I read somewhere that $$\frac{\big(\frac{3}{2}\big)^{99}-1}{\big(\frac{3}{2}\big)^{100}-1}\approx\frac{1}{\big(\frac{3}{2}\big)}$$I don't know how to have it. Please let me know how this is approximated.

Answer 1

Another point of view: $$(3/2)\left((3/2)^{99}-1\right)=(3/2)^{100}-(3/2)=(3/2)^{100}-1-0.5$$

Answer 2

$(3/2)^{99}$ and $(3/2)^{100}$ are both really big compared to the $-1$ term in the numerator and the denominator. So the idea is that you can ignore the $-1$ terms and evaluate the fraction as $(3/2)^{99} / (3/2)^{100} = 1/(3/2)$.

Answer 3

Let $x>1$ and $q_n = \frac{x^n-1}{x^{n+1}-1}$.
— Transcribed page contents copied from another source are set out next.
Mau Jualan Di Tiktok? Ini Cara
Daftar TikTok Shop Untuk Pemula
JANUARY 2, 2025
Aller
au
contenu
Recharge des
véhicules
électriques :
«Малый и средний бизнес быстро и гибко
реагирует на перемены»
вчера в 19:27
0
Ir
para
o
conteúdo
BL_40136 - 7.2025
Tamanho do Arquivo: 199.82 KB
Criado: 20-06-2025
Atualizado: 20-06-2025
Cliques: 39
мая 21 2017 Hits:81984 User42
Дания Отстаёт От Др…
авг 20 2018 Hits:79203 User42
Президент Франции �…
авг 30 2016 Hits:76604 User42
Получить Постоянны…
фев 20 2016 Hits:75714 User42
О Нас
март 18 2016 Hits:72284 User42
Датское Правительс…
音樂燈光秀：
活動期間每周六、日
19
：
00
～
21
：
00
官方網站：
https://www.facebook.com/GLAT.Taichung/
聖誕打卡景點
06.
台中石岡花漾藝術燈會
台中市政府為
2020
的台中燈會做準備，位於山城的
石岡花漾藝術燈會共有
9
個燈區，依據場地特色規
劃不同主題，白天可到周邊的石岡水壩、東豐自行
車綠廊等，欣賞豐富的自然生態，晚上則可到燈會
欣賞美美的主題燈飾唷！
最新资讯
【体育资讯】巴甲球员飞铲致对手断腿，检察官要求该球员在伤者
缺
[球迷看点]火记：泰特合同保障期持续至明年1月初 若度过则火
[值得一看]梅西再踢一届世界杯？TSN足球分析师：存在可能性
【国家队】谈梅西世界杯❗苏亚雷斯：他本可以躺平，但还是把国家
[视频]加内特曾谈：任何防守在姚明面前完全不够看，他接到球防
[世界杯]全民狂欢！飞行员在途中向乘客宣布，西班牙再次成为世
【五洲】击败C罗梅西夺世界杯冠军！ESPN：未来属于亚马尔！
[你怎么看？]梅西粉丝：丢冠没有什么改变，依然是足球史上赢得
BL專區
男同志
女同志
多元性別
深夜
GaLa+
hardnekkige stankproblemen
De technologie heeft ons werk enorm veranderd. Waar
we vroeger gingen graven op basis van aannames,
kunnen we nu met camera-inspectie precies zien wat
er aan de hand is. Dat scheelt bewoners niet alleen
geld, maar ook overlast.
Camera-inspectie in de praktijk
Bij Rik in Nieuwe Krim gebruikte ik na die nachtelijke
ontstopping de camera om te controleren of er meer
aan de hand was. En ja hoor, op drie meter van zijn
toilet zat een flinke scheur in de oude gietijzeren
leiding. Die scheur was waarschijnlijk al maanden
We see that $q_n = \frac{1-\frac{1}{x^n}}{x-\frac{1}{x^n}}$, from which we have $\lim_n q_n = \frac{1}{x}$.

In this case we have $x= \frac{3}{2}$, hence $\lim_n \frac{(\frac{3}{2})^n-1}{(\frac{3}{2})^{n+1}-1} = \frac{1}{(\frac{3}{2})}$.

$n=99$ is sufficiently 'large' that the approximation works.